Search the entries for the word "jogos". Copy each line in which it is found.
§
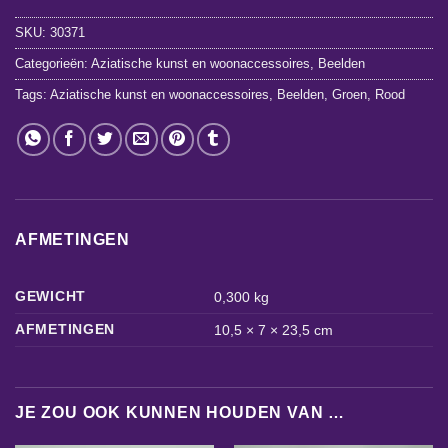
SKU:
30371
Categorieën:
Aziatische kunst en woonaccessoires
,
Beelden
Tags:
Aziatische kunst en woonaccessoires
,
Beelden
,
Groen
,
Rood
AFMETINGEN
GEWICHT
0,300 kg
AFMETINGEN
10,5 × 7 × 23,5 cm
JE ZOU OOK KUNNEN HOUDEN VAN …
§
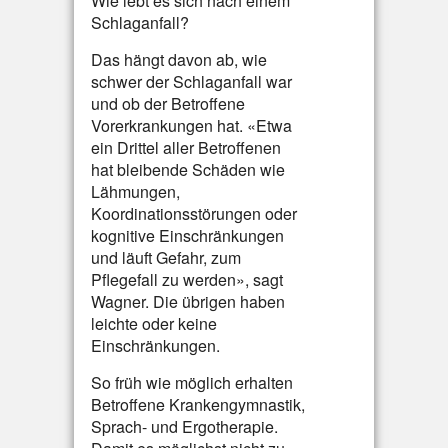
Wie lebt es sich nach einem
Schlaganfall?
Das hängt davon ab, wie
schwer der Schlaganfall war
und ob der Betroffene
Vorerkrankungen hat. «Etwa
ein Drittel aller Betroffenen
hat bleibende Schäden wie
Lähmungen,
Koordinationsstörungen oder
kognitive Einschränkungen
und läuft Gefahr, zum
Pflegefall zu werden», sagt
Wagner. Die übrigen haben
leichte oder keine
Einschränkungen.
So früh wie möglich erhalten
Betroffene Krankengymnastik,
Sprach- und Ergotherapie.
§
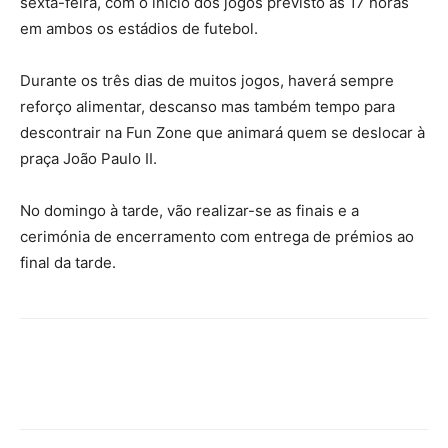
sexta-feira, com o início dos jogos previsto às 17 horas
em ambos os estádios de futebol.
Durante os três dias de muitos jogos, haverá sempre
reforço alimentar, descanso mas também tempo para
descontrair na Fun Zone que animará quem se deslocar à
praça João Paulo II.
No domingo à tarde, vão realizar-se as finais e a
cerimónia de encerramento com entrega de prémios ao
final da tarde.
§
» **Reply to the exercise**:
sexta-feira, com o início dos jogos previsto às 17 horas
Durante os três dias de muitos jogos, haverá sempre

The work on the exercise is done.